Thank you to all who have asked how things are going here – Many apologies for not having answered earlier.
We have settled in, at last, and are trying to find that elusive balance between work/studying and finding our way around the city. We just had a relaxing weekend in Caloundra — thanks to Roy and Mary — and our first real trip to the beach! So things are great here – Sunburn and all
Life at law school is, well …. busy. I count on 60+ hours per week of school work; that’s 15 hours of class time, plus another 3-4 hours of study for every hour in lectures. It’s a full-time job! The half-way point in first semester passed by recently, so I am deep into the assignments on torts, contract law, and the legal system.
My classmates are varied mix of students young and old from diverse backgrounds, which makes for interesting stories and lively classes. Some of the students may be far too young for law school (high school grads taking their first degree), while others are complementing a prior degree with law studies (either direct from school, or a mix of school and work). The age range is 17-58, so while I may be the oldest Canadian student in my semester, I am not the most mature law student 😉
Officially, Canadians make up 16% of the law student body. However, it seems even higher on most days — we’re everywhere! In one tutorial, 7 of 10 students are Canadians, while in another we make up only 2 of 12. My classes are generally small in size, but a large group of law students entered this semester so I think we are dragging the average numbers upwards.

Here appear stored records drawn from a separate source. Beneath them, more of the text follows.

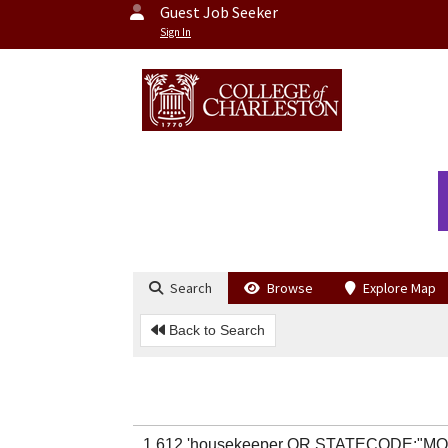
Guest Job Seeker
Sign In
Search
Browse
Explore Map
Back to Search
1,612 'housekeeper OR STATECODE:"MO"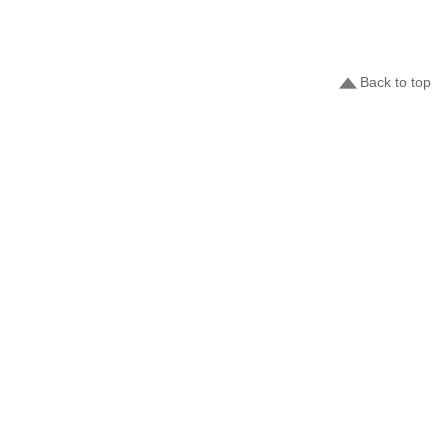
Back to top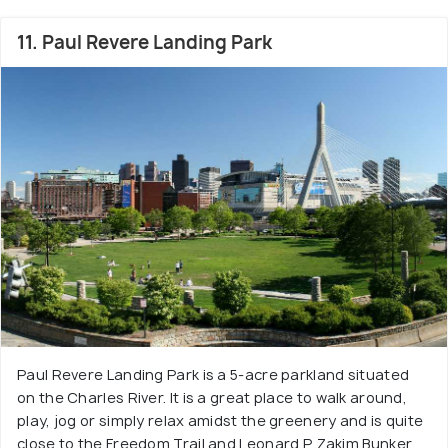
11. Paul Revere Landing Park
Paul Revere Landing Park is a 5-acre parkland situated
on the Charles River. It is a great place to walk around,
play, jog or simply relax amidst the greenery and is quite
close to the Freedom Trail and Leonard P. Zakim Bunker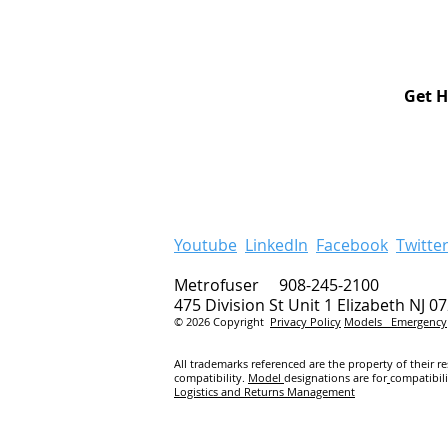
Get H
Youtube
LinkedIn
Facebook
Twitte
Metrofuser 908-245-2100
475 Division St Unit 1 Elizabeth NJ 0
© 2026 Copyright
Privacy Policy
Models
Emergency
All trademarks referenced are the property of their r
compatibility.
Model
designations are for
compatibil
Logistics and Returns Management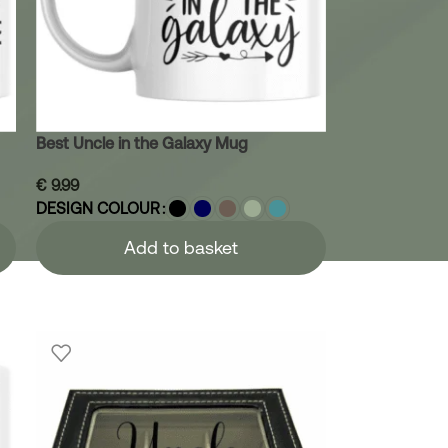
Best Uncle in the Galaxy Mug
€
9.99
DESIGN COLOUR
Add to basket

Anna has been working overnight (12am-8am) to match the Toronto schedule — our broadband Internet service has been instrumental in making this practical. She has started to look for project management jobs in Brisbane, but is still hoping the local office of her Canadian employer will come through with an offer of something there. Anna is also enjoying fitness classes at the local gym.
How is it to live in Australia like? Excellent!! Anna and I can’t complain about the weather here — temperatures hit the high 20s to mid-30s nearly every day in summer, with pleasantly cool evenings.

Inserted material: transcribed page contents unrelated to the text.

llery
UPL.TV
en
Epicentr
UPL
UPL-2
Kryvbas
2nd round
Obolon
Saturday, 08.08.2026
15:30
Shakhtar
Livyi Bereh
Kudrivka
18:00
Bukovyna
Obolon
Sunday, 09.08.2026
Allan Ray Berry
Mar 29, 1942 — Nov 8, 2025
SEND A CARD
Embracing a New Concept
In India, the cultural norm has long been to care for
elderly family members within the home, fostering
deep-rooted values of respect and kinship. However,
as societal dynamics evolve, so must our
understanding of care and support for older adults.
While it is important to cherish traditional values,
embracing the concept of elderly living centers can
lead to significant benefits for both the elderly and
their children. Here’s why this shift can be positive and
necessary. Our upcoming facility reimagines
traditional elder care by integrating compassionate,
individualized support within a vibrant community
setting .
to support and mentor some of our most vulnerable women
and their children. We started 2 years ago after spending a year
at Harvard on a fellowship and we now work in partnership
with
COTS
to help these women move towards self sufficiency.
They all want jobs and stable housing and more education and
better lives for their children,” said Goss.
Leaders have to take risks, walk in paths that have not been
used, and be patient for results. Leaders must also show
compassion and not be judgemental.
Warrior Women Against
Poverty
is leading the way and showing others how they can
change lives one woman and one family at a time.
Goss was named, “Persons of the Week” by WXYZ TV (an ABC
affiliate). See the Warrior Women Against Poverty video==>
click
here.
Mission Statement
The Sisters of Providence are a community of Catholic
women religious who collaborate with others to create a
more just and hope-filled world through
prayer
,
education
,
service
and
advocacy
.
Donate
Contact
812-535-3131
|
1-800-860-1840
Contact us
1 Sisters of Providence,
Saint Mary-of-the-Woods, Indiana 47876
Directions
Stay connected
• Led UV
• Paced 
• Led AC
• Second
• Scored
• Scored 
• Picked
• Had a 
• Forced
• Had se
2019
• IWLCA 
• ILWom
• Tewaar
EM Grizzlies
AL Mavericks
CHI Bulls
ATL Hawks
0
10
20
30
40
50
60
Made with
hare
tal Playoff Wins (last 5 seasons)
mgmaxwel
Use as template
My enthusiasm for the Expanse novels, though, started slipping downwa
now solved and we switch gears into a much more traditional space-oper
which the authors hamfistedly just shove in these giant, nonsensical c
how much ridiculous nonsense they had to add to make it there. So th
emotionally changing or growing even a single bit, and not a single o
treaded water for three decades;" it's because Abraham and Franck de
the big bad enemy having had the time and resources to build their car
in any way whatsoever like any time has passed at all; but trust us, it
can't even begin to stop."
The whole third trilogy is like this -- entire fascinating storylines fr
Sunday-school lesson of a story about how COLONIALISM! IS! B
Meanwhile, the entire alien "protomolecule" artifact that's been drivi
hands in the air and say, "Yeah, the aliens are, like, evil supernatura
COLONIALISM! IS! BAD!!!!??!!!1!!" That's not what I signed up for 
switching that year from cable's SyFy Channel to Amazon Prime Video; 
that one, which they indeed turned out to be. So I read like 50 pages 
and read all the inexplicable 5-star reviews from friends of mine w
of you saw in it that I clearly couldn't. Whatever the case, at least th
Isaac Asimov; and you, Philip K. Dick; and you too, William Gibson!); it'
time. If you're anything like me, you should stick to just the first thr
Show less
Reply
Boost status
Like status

There are a few things that take getting used to, however. This includes bats the size of large birds, poor customer service (esp. from providers of phone, Internet and other expensive services) and shorter store opening hours, water restrictions, and driving on the left side of the road with roundabouts and a left-hand stick shift. Still, these are easy when you consider the advantages of sunshine, beaches, friendly Aussies, way cheaper movie tickets, and Tim Tams.
It rains every few days, but hardly ever for very long. When it does rain, it pours down for about 30 minutes. Queensland has been in an drought for 10 years, so that regional water dams are at 22% of capacity. Water restrictions are severe, and about to become more harsh: The current “Level 4” water restriction means you can’t wash the car, water the lawn, or top up the swimming pool — bucket watering only, on 2 days per week in 60 minute time-slots. Level 5 restrictions, coming into effect on 10-April, will see the restrictions worsen. The lastest rumours are that construction of swimming pools will be banned, air conditioning limited to one room in each house, and that rainwater collection tanks will become mandatory on each property (this has prompted a rash of thefts recently).
We are hoping for a visit to Sydney over the exam break in April/May. This will give us a chance to look around there, and to pickup Piper ‘The Wonder Cat” who will be arriving on 27-March but then stuck in quarantine for at least 30 days.